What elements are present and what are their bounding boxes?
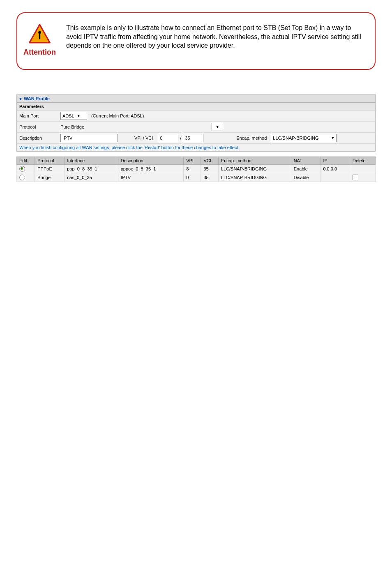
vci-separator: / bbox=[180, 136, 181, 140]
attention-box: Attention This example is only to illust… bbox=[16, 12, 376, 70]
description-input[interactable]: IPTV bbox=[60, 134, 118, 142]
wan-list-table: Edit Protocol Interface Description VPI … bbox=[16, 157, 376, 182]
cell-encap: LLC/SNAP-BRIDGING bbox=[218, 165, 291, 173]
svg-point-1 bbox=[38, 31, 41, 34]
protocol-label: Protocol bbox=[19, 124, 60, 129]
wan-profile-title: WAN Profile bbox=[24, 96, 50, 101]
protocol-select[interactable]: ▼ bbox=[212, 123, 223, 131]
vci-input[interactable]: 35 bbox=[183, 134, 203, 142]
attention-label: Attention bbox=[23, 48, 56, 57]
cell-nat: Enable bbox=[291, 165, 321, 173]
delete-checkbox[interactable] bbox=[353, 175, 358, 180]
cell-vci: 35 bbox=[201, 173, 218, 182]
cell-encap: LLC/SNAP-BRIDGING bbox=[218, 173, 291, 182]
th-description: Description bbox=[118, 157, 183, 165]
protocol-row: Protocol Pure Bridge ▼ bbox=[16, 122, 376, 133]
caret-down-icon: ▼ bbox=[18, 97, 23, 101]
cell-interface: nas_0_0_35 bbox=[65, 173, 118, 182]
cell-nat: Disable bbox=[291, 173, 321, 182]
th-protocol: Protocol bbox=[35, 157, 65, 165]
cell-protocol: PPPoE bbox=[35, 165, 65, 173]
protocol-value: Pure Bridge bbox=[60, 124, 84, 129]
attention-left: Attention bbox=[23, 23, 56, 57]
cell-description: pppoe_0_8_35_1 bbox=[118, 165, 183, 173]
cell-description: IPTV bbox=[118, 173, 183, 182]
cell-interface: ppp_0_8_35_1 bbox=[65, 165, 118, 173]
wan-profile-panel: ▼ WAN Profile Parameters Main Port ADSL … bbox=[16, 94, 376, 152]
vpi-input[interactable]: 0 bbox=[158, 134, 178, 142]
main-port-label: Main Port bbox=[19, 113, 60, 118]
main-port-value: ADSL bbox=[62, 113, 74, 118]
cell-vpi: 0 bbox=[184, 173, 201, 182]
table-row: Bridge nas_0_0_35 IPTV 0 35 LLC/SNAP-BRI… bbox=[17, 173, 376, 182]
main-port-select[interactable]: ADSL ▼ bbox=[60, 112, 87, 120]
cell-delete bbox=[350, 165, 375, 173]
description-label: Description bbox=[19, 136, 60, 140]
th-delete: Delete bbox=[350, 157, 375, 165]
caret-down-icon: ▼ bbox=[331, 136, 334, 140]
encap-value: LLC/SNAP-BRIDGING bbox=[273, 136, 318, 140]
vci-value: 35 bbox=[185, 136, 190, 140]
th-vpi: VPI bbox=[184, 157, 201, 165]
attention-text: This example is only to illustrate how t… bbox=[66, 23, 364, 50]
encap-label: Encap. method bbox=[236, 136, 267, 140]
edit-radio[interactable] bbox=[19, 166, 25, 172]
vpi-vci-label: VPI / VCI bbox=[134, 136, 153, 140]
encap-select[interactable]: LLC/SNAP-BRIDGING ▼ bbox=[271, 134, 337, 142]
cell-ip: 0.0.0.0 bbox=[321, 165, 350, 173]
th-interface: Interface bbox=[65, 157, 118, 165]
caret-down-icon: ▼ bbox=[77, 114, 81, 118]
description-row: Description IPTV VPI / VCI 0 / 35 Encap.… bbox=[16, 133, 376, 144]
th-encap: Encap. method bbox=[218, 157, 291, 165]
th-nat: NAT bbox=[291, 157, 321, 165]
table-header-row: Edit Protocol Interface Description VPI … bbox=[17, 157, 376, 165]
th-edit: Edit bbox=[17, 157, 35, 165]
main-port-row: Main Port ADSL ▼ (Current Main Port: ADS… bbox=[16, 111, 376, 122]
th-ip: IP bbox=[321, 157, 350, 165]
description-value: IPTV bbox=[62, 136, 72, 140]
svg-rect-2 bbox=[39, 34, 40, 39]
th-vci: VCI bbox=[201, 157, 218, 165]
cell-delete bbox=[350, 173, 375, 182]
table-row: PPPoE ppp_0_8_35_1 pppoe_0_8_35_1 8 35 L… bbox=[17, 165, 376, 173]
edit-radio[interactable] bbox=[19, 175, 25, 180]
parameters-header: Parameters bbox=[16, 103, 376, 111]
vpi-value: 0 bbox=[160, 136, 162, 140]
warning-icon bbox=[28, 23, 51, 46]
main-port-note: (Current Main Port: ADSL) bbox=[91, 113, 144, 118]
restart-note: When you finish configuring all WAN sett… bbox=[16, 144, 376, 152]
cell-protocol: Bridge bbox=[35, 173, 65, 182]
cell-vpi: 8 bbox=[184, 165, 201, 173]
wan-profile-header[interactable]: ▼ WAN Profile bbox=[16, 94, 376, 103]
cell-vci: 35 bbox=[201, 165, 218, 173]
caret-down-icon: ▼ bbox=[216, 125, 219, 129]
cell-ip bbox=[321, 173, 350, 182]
+--
**WORK REQUIRED:** Using the data above, show each line where "BRIDGING" occurs.

**EXERCISE RESULT:**
cell-encap: LLC/SNAP-BRIDGING bbox=[218, 165, 291, 173]
cell-encap: LLC/SNAP-BRIDGING bbox=[218, 173, 291, 182]
encap-value: LLC/SNAP-BRIDGING bbox=[273, 136, 318, 140]
encap-select[interactable]: LLC/SNAP-BRIDGING ▼ bbox=[271, 134, 337, 142]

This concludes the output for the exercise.